Keep in mind that head rotation, inconvenient face angle, face covered with hand will not be recognized. In some rare cases face mismatch is possible. To improve recognition results, decrease FACE_DETECT_THRESHOLD value by adding to /etc/staffcop/config the following string:

FACE_DETECT_THRESHOLD = 0.5

Note

If necessary, you can decrease this value even lower, up to 0.4, however please note - the less this value, the less number of faces will be recognized.

Recognition of images, other than camera snapshots

Initially, this functionality was designed for web-cameras, however, there is an option to recognize other images and intercepted files as well. To enable this functionality, go to the policy filter «Face recognition» and select the appropriate criteria. Add to /etc/staffcop/config the following entry:

After that make sure to restart Staffcop:

sudo service staffcop restart

Tracking of Content processor in log files

View the following log on module side /var/log/staffcop-cpservice.err.

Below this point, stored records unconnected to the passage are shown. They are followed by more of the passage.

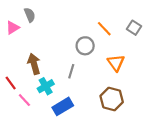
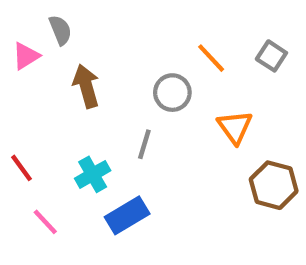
brown arrow: (34, 64) -> (86, 86), moved
brown hexagon: (112, 99) -> (274, 185), moved
pink line: (24, 100) -> (45, 222), moved

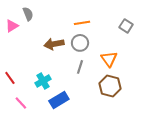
orange line: (211, 58) -> (82, 23), moved, turned -56
brown arrow: (86, 86) -> (54, 44), moved, turned -84
gray line: (144, 144) -> (80, 67), moved
brown hexagon: (274, 185) -> (110, 86), moved

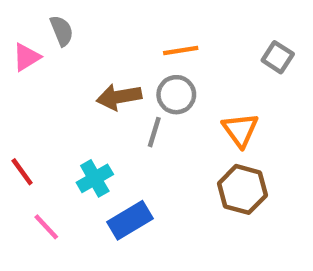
gray line: (80, 67) -> (154, 132), moved

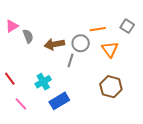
gray semicircle: (62, 31) -> (28, 36), moved
orange line: (181, 51) -> (98, 29), moved
orange triangle: (240, 130) -> (110, 49), moved

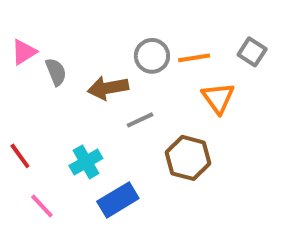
gray circle: (81, 43) -> (152, 56), moved
gray line: (70, 60) -> (140, 120), turned 48
brown hexagon: (111, 87) -> (188, 158), moved

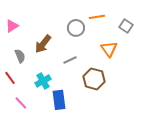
orange line: (194, 58) -> (97, 17), moved
gray semicircle: (56, 72) -> (20, 56), moved
brown arrow: (108, 88) -> (43, 44), moved, turned -42
blue rectangle: (118, 200) -> (59, 100), turned -66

Log request with options:

2020-09-10 12:19:39,065 [DEBUG] cp_server:112 Request for 2020_09_10/ae4cd000abaecdaf46eec3d3ac90750d327e688a.jpe : text_extraction face_detection

where text_extraction face_detection - text extraction and face detection are optional settings.

Processing results:

2020-09-10 12:24:20,125 [DEBUG] cp_server:127 Response for 2020_09_10/9ade404783b02bff8741ed1632ffbf63d883c64e.jpe done in 0:01:04.814513: "document_class": undetected, "face": {'size': {'width': 640, 'height': 480}, 'bounds': [{'top': 306, 'right': 381, 'bottom': 476, 'left': 211}], 'vectors': '...'}, "extracted_text": "Document type, samples of face detection results and text extraction results, processing time are specified above.

On StaffCop log side /var/log/staffcop/process.log you can find out the start and end time of events processing:

2020-09-10 12:19:38,877 [INFO] graphic_objects_detector:152 Graphic objects: process range 53793 - 53840
...
2020-09-10 12:26:14,148 [INFO] graphic_objects_detector:212 Graphic objects: finished at 53840. Time: 0:06

Add-on for face detection

Based on results of internal testing the following enhancements have been introduced:

  • Check for «muted camera» has been added - check for closed/hidden lens of web camera, camera with poor sharpness and so on. Issues can happen with images hardly discern by computer, images with darkness and so on. In case «No snapshot» occurs on a continuous basis, make sure to contact developer team.

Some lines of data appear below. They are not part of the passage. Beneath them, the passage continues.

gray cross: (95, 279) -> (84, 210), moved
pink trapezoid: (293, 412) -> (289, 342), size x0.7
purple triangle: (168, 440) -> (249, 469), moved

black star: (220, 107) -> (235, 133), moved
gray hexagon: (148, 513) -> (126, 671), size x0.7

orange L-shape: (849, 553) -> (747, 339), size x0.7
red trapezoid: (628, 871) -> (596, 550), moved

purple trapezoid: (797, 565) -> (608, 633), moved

  • For correct face detection, face area should be at least 2.5% from image area (distant faces will not be detected).

  • In case of several face detection faces should not be more than twice different from each other, otherwise distant faces will also be detected. Faces less than twice difference will be disregarded.

  • Faces should not cross each other. Center of the smaller face should not lie inside a frame of the bigger one, otherwise, such face will be disregarded.

  • The same faces assigned to one user account will be detected just once. Redundant detections will not be processed.

  • Face detection algorithm has been switched to HOG which is faster and more efficient. Previously, we used to detect with CNN algorithm.